Demystifying Random Variables
An event or any physical event is a qualitative term like Head/Tail, value of the face of a rolled dice etc. A random variable is a function that translates these qualitative outcomes from sample space Ω into measurable numerical values which is a real number ℝ. The advantage of this mapping to a real number is to enable the computation using Statistics, Calculus and Algebra.
$$ \text{Random Variable } X:\Omega \rightarrow \mathbb{R} $$
If two fair dice are rolled then, Sample Space Ω contains 36 pairs {(1, 1), (1, 2), ….., (5, 6), (6, 6)}. If we consider that random variable \(X\) represents the sum of faces, then an event that sum of faces is 3 can be represented numerically ℝ by following observations {(1, 2), (2, 1)} that contribute to the event because their sum is 3; thus \(X\) maps the events {(1, 2), (2, 1)} to the number 3.
There are 2 pairs, namely {(1,2), (2,1)}, whose sum equals 3.

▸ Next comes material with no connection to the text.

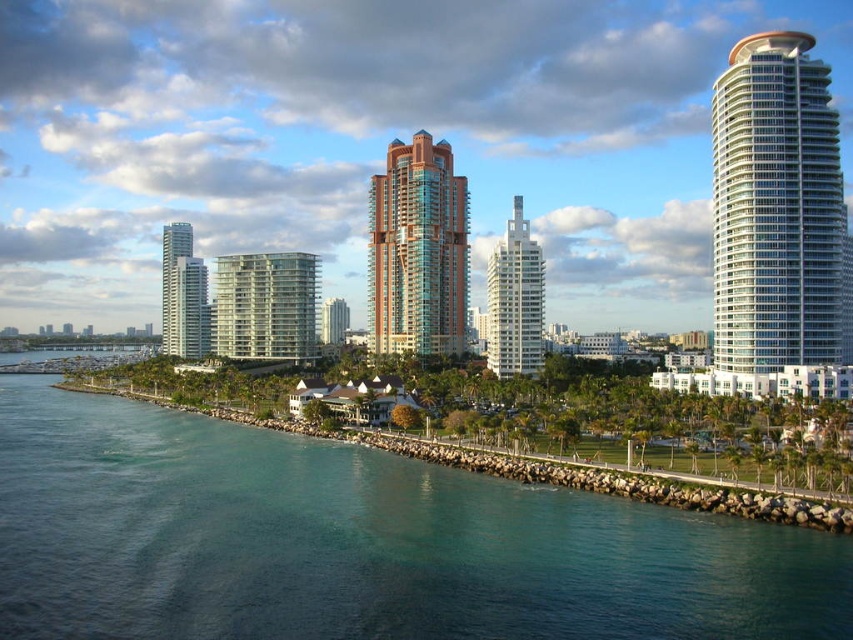 You are a drone operator tasked with capturing aerial footage of the teal glass tower at center and the clear glass building at center. Your drone has a maximum flight range of 30 meters. Can you fly the drone from one building to the other without exceeding its range?

The distance between the teal glass tower at center and the clear glass building at center is 30.77 meters, which exceeds the drone operator maximum flight range of 30 meters. Therefore, the drone cannot fly from one building to the other without exceeding its range.

You are a drone operator who needs to fly a drone between the white glassy tower at right and the glassy white skyscraper at left. The drone has a maximum flight distance of 150 meters. Can the drone safely fly between them without exceeding its range?

The white glassy tower at right and glassy white skyscraper at left are 151.32 meters apart. Since the drone can only fly up to 150 meters, it cannot safely traverse the distance between them without exceeding its range.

Since the sample space contains 36 equally likely outcomes,
$$ P(X=3)=\frac{2}{36} $$
Any specific value of random variable \(X\) is specified by lowercase \(x\). The significance of random variables lies in the fact that random variables are the mathematical foundation of AI and ML. In any AI/ML use case, algorithms rely on random variables that represent the attributes of the observations allowing algorithms to identify atterns, learn and make decisions.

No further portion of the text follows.